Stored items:
^^^^^^^^^^^^^^^^
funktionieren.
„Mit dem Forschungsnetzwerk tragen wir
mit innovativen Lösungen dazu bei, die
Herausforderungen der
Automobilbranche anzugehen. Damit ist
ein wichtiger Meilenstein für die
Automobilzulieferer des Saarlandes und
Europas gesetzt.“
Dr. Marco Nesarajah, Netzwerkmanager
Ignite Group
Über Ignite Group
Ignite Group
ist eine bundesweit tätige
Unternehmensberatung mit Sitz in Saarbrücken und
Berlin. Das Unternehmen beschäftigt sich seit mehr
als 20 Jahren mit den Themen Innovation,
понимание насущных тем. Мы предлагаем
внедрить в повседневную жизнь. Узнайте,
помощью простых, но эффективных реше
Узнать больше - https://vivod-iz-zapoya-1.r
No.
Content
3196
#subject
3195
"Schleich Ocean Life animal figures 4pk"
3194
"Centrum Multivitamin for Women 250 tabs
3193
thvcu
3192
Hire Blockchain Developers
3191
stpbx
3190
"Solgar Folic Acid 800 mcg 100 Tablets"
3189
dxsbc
^^^^^^^^^^^^^^^^
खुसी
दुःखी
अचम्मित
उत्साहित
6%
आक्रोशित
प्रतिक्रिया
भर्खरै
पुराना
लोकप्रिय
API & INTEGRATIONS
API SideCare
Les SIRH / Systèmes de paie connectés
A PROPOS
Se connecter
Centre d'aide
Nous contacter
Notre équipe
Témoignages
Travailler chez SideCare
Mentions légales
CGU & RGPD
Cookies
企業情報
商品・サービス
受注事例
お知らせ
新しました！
^^^^^^^^^^^^^^^^
### TASK TO CARRY OUT
Would you output, from the records above, exactly the run of lines that starts at the line containing "Herausforderungen der" and ends at the line containing "понимание насущных тем. Мы предлагаем", and only that run?

### OUTPUT FOR THIS TASK
Herausforderungen der
Automobilbranche anzugehen. Damit ist
ein wichtiger Meilenstein für die
Automobilzulieferer des Saarlandes und
Europas gesetzt.“
Dr. Marco Nesarajah, Netzwerkmanager
Ignite Group
Über Ignite Group
Ignite Group
ist eine bundesweit tätige
Unternehmensberatung mit Sitz in Saarbrücken und
Berlin. Das Unternehmen beschäftigt sich seit mehr
als 20 Jahren mit den Themen Innovation,
понимание насущных тем. Мы предлагаем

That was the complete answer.